Available data
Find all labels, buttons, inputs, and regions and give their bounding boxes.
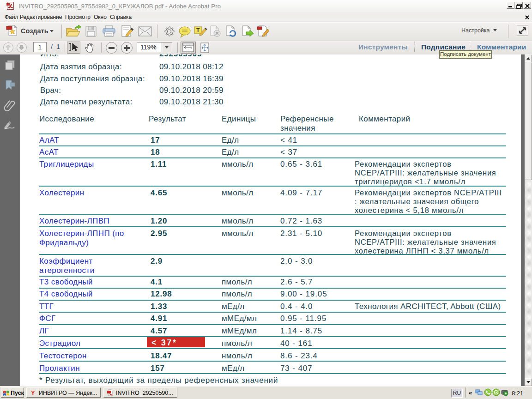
svg-text:T: T xyxy=(196,27,200,34)
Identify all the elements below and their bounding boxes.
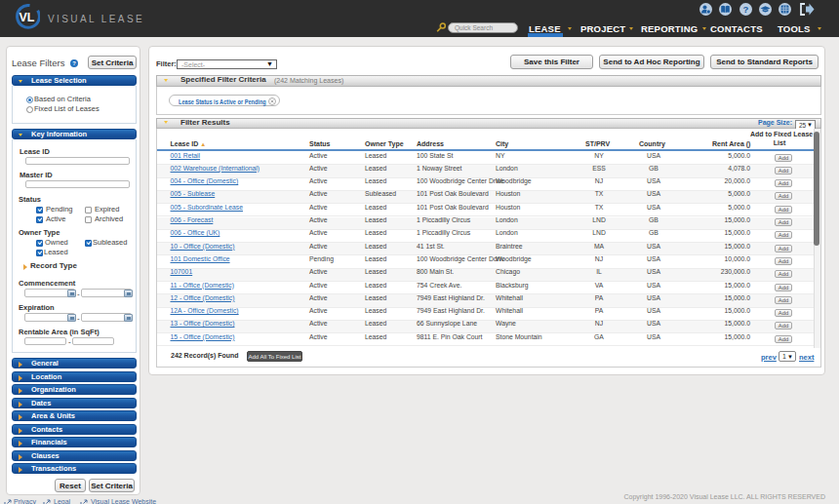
svg-text:VL: VL	[20, 11, 35, 24]
svg-text:?: ?	[72, 60, 76, 66]
svg-text:?: ?	[742, 4, 748, 15]
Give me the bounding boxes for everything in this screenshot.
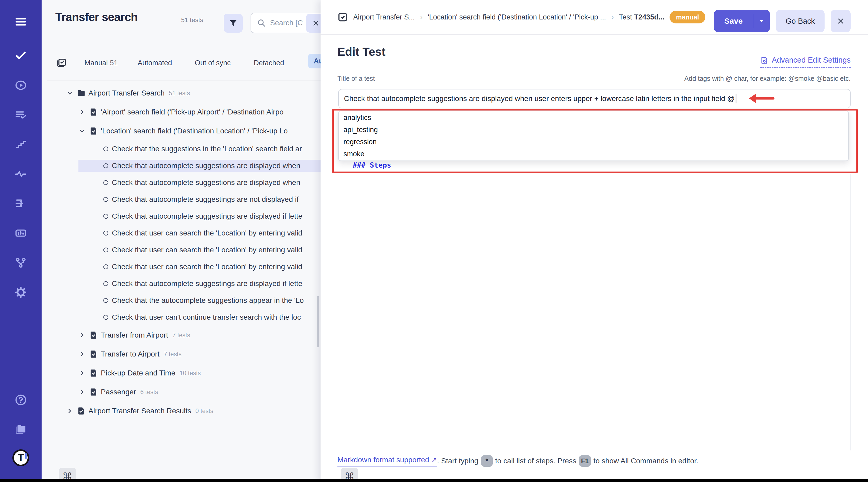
checkbox-doc-icon: [337, 12, 348, 22]
tab-detached[interactable]: Detached: [254, 59, 284, 67]
tree-row-count: 10 tests: [180, 369, 201, 377]
tab-out-of-sync[interactable]: Out of sync: [195, 59, 231, 67]
breadcrumb-test[interactable]: Test T2435d...: [619, 13, 664, 21]
tag-option[interactable]: api_testing: [339, 124, 848, 136]
chevron-icon[interactable]: [79, 369, 89, 377]
tag-option[interactable]: regression: [339, 136, 848, 148]
play-circle-icon[interactable]: [13, 78, 28, 93]
app-root: T Transfer search 51 tests Manual51 Auto…: [0, 0, 868, 482]
save-button[interactable]: Save: [714, 10, 770, 32]
chevron-right-icon: ›: [611, 13, 614, 21]
chevron-icon[interactable]: [79, 108, 89, 116]
tree-row[interactable]: Check that autocomplete suggestings are …: [41, 275, 320, 292]
test-tree-panel: Transfer search 51 tests Manual51 Automa…: [41, 0, 320, 482]
tree-row[interactable]: Check that the autocomplete suggestions …: [41, 292, 320, 309]
markdown-supported-link[interactable]: Markdown format supported ↗: [337, 456, 437, 467]
advanced-edit-settings-link[interactable]: Advanced Edit Settings: [760, 56, 850, 68]
tag-suggestions-dropdown: analyticsapi_testingregressionsmoke: [338, 110, 849, 161]
tree-row[interactable]: Check that user can't continue transfer …: [41, 309, 320, 326]
chevron-icon[interactable]: [66, 89, 77, 97]
editor-footer-hint: Markdown format supported ↗ . Start typi…: [337, 455, 698, 467]
tree-row[interactable]: Airport Transfer Search Results 0 tests: [41, 401, 320, 420]
asterisk-key-badge: *: [481, 455, 493, 467]
filter-button[interactable]: [224, 14, 243, 33]
node-icon: [103, 312, 112, 322]
chevron-icon[interactable]: [66, 407, 77, 415]
doc-settings-icon: [760, 56, 769, 64]
node-icon: [89, 330, 101, 340]
select-all-icon[interactable]: [56, 58, 67, 68]
tag-option[interactable]: analytics: [339, 111, 848, 124]
chevron-icon[interactable]: [79, 127, 89, 135]
branch-icon[interactable]: [13, 255, 28, 270]
node-icon: [103, 228, 112, 238]
breadcrumb-project[interactable]: Airport Transfer S...: [353, 13, 415, 21]
tag-option[interactable]: smoke: [339, 148, 848, 160]
test-title-input[interactable]: Check that autocomplete suggestions are …: [338, 89, 850, 108]
node-icon: [103, 262, 112, 272]
tree-row[interactable]: Check that autocomplete suggestings are …: [41, 208, 320, 225]
tree-row-label: Airport Transfer Search: [88, 89, 164, 97]
tree-row[interactable]: Transfer from Airport 7 tests: [41, 326, 320, 345]
steps-icon[interactable]: [13, 137, 28, 152]
tree-row[interactable]: Airport Transfer Search 51 tests: [41, 84, 320, 103]
tree-row-count: 7 tests: [173, 332, 190, 339]
tree-row-label: Transfer from Airport: [101, 331, 168, 340]
breadcrumb-suite[interactable]: 'Location' search field ('Destination Lo…: [428, 13, 606, 21]
node-icon: [77, 406, 88, 416]
check-icon[interactable]: [13, 48, 28, 63]
external-link-icon: ↗: [431, 456, 437, 464]
automation-chip[interactable]: Aut: [308, 54, 320, 68]
tree-row-count: 7 tests: [164, 351, 182, 358]
chevron-down-icon[interactable]: [753, 14, 770, 28]
node-icon: [89, 107, 101, 117]
chevron-icon[interactable]: [79, 388, 89, 396]
chevron-icon[interactable]: [79, 331, 89, 339]
f1-key-badge: F1: [579, 455, 591, 467]
tree-row[interactable]: Check that user can search the 'Location…: [41, 242, 320, 258]
sign-in-icon[interactable]: [13, 196, 28, 211]
screen-bottom-strip: [0, 479, 868, 482]
tree-scrollbar[interactable]: [317, 296, 319, 347]
search-icon: [257, 19, 266, 27]
tree-row[interactable]: Check that autocomplete suggestions are …: [41, 174, 320, 191]
tree-row[interactable]: 'Location' search field ('Destination Lo…: [41, 122, 320, 140]
help-icon[interactable]: [13, 392, 28, 407]
tab-manual[interactable]: Manual51: [85, 59, 118, 67]
edit-test-toolbar: Airport Transfer S... › 'Location' searc…: [320, 0, 868, 34]
tree-row-label: Transfer to Airport: [101, 350, 159, 358]
tab-automated[interactable]: Automated: [138, 59, 172, 67]
tree-row[interactable]: Check that user can search the 'Location…: [41, 225, 320, 242]
manual-badge: manual: [670, 11, 705, 24]
tree-row[interactable]: Passenger 6 tests: [41, 383, 320, 401]
node-icon: [103, 211, 112, 221]
bar-chart-icon[interactable]: [13, 226, 28, 240]
chevron-icon[interactable]: [79, 350, 89, 358]
activity-icon[interactable]: [13, 166, 28, 181]
clear-search-button[interactable]: [306, 14, 320, 33]
tree-row-label: 'Location' search field ('Destination Lo…: [101, 127, 288, 135]
tree-row-label: Airport Transfer Search Results: [88, 407, 191, 415]
markdown-steps-line[interactable]: ### Steps: [353, 161, 391, 169]
close-panel-button[interactable]: [831, 10, 850, 32]
app-sidebar: T: [0, 0, 41, 482]
tree-row[interactable]: Pick-up Date and Time 10 tests: [41, 363, 320, 383]
list-check-icon[interactable]: [13, 107, 28, 122]
tree-row[interactable]: Check that autocomplete suggestions are …: [41, 157, 320, 174]
tree-row-label: Check that the suggestions in the 'Locat…: [112, 145, 302, 153]
menu-icon[interactable]: [13, 14, 28, 29]
gear-icon[interactable]: [13, 285, 28, 300]
tree-row[interactable]: Check that the suggestions in the 'Locat…: [41, 140, 320, 157]
tree-row[interactable]: 'Airport' search field ('Pick-up Airport…: [41, 103, 320, 122]
edit-test-panel: Airport Transfer S... › 'Location' searc…: [320, 0, 868, 482]
node-icon: [103, 245, 112, 255]
avatar[interactable]: T: [12, 449, 29, 466]
tree-row[interactable]: Check that autocomplete suggestings are …: [41, 191, 320, 208]
tree-row[interactable]: Transfer to Airport 7 tests: [41, 345, 320, 363]
go-back-button[interactable]: Go Back: [776, 10, 825, 32]
tree-row-label: Check that user can search the 'Location…: [112, 263, 302, 271]
projects-icon[interactable]: [13, 422, 28, 437]
tree-row[interactable]: Check that user can search the 'Location…: [41, 258, 320, 275]
node-icon: [103, 279, 112, 289]
node-icon: [103, 178, 112, 188]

Required work
Return each entry exactly as it appears above, but exclude the pictures.

Solution to this problem
Find all labels, buttons, inputs, and regions and give their bounding boxes.
svg-text:T: T xyxy=(196,27,200,34)
Identify all the elements below and their bounding boxes.
svg-text:VL: VL	[20, 11, 35, 24]
svg-text:?: ?	[72, 60, 76, 66]
svg-text:?: ?	[742, 4, 748, 15]
Give me the bounding boxes for everything in this screenshot.
checkbox-doc-icon: [337, 12, 348, 22]
tab-detached[interactable]: Detached: [254, 59, 284, 67]
tree-row-count: 10 tests: [180, 369, 201, 377]
tab-out-of-sync[interactable]: Out of sync: [195, 59, 231, 67]
breadcrumb-test[interactable]: Test T2435d...: [619, 13, 664, 21]
tag-option[interactable]: api_testing: [339, 124, 848, 136]
chevron-icon[interactable]: [79, 369, 89, 377]
tag-option[interactable]: regression: [339, 136, 848, 148]
play-circle-icon[interactable]: [13, 78, 28, 93]
app-root: T Transfer search 51 tests Manual51 Auto…: [0, 0, 868, 482]
save-button[interactable]: Save: [714, 10, 770, 32]
chevron-right-icon: ›: [611, 13, 614, 21]
chevron-icon[interactable]: [79, 108, 89, 116]
tree-row[interactable]: Check that autocomplete suggestings are …: [41, 275, 320, 292]
test-tree-panel: Transfer search 51 tests Manual51 Automa…: [41, 0, 320, 482]
tree-row[interactable]: Check that the autocomplete suggestions …: [41, 292, 320, 309]
markdown-supported-link[interactable]: Markdown format supported ↗: [337, 456, 437, 467]
advanced-edit-settings-link[interactable]: Advanced Edit Settings: [760, 56, 850, 68]
tag-suggestions-dropdown: analyticsapi_testingregressionsmoke: [338, 110, 849, 161]
tree-row[interactable]: Check that user can't continue transfer …: [41, 309, 320, 326]
chevron-icon[interactable]: [66, 89, 77, 97]
editor-footer-hint: Markdown format supported ↗ . Start typi…: [337, 455, 698, 467]
tree-row[interactable]: Airport Transfer Search Results 0 tests: [41, 401, 320, 420]
asterisk-key-badge: *: [481, 455, 493, 467]
filter-button[interactable]: [224, 14, 243, 33]
node-icon: [103, 312, 112, 322]
chevron-icon[interactable]: [66, 407, 77, 415]
doc-settings-icon: [760, 56, 769, 64]
node-icon: [89, 330, 101, 340]
select-all-icon[interactable]: [56, 58, 67, 68]
tag-option[interactable]: analytics: [339, 111, 848, 124]
chevron-icon[interactable]: [79, 127, 89, 135]
branch-icon[interactable]: [13, 255, 28, 270]
node-icon: [103, 228, 112, 238]
breadcrumb-project[interactable]: Airport Transfer S...: [353, 13, 415, 21]
tag-option[interactable]: smoke: [339, 148, 848, 160]
test-title-input[interactable]: Check that autocomplete suggestions are …: [338, 89, 850, 108]
node-icon: [103, 262, 112, 272]
tree-row[interactable]: Check that autocomplete suggestings are …: [41, 208, 320, 225]
tree-row-label: Airport Transfer Search: [88, 89, 164, 97]
tree-row[interactable]: Transfer from Airport 7 tests: [41, 326, 320, 345]
steps-icon[interactable]: [13, 137, 28, 152]
tree-row[interactable]: Airport Transfer Search 51 tests: [41, 84, 320, 103]
tree-row-count: 7 tests: [173, 332, 190, 339]
tree-row-label: Transfer from Airport: [101, 331, 168, 340]
breadcrumb-suite[interactable]: 'Location' search field ('Destination Lo…: [428, 13, 606, 21]
node-icon: [77, 406, 88, 416]
check-icon[interactable]: [13, 48, 28, 63]
external-link-icon: ↗: [431, 456, 437, 464]
automation-chip[interactable]: Aut: [308, 54, 320, 68]
tree-row-count: 7 tests: [164, 351, 182, 358]
chevron-down-icon[interactable]: [753, 14, 770, 28]
node-icon: [89, 107, 101, 117]
chevron-icon[interactable]: [79, 388, 89, 396]
chevron-icon[interactable]: [79, 331, 89, 339]
f1-key-badge: F1: [579, 455, 591, 467]
tree-row[interactable]: Check that user can search the 'Location…: [41, 242, 320, 258]
sign-in-icon[interactable]: [13, 196, 28, 211]
screen-bottom-strip: [0, 479, 868, 482]
tree-scrollbar[interactable]: [317, 296, 319, 347]
search-icon: [257, 19, 266, 27]
tree-row[interactable]: Check that autocomplete suggestions are …: [41, 174, 320, 191]
tree-row[interactable]: 'Location' search field ('Destination Lo…: [41, 122, 320, 140]
help-icon[interactable]: [13, 392, 28, 407]
tab-manual[interactable]: Manual51: [85, 59, 118, 67]
edit-test-toolbar: Airport Transfer S... › 'Location' searc…: [320, 0, 868, 34]
tree-row-label: Transfer to Airport: [101, 350, 159, 358]
tab-automated[interactable]: Automated: [138, 59, 172, 67]
tree-row[interactable]: Check that user can search the 'Location…: [41, 225, 320, 242]
manual-badge: manual: [670, 11, 705, 24]
tree-row[interactable]: Passenger 6 tests: [41, 383, 320, 401]
node-icon: [103, 211, 112, 221]
bar-chart-icon[interactable]: [13, 226, 28, 240]
chevron-icon[interactable]: [79, 350, 89, 358]
activity-icon[interactable]: [13, 166, 28, 181]
clear-search-button[interactable]: [306, 14, 320, 33]
tree-row-label: 'Location' search field ('Destination Lo…: [101, 127, 288, 135]
tree-row-label: Airport Transfer Search Results: [88, 407, 191, 415]
markdown-steps-line[interactable]: ### Steps: [353, 161, 391, 169]
close-panel-button[interactable]: [831, 10, 850, 32]
app-sidebar: T: [0, 0, 41, 482]
tree-row[interactable]: Pick-up Date and Time 10 tests: [41, 363, 320, 383]
list-check-icon[interactable]: [13, 107, 28, 122]
tree-row[interactable]: Check that autocomplete suggestions are …: [41, 157, 320, 174]
tree-row-label: Check that the suggestions in the 'Locat…: [112, 145, 302, 153]
menu-icon[interactable]: [13, 14, 28, 29]
gear-icon[interactable]: [13, 285, 28, 300]
tree-row[interactable]: Check that the suggestions in the 'Locat…: [41, 140, 320, 157]
tree-row[interactable]: 'Airport' search field ('Pick-up Airport…: [41, 103, 320, 122]
edit-test-panel: Airport Transfer S... › 'Location' searc…: [320, 0, 868, 482]
node-icon: [103, 245, 112, 255]
avatar[interactable]: T: [12, 449, 29, 466]
tree-row[interactable]: Check that autocomplete suggestings are …: [41, 191, 320, 208]
tree-row[interactable]: Transfer to Airport 7 tests: [41, 345, 320, 363]
go-back-button[interactable]: Go Back: [776, 10, 825, 32]
tree-row-label: Check that user can search the 'Location…: [112, 263, 302, 271]
projects-icon[interactable]: [13, 422, 28, 437]
tree-row[interactable]: Check that user can search the 'Location…: [41, 258, 320, 275]
node-icon: [103, 279, 112, 289]
node-icon: [103, 178, 112, 188]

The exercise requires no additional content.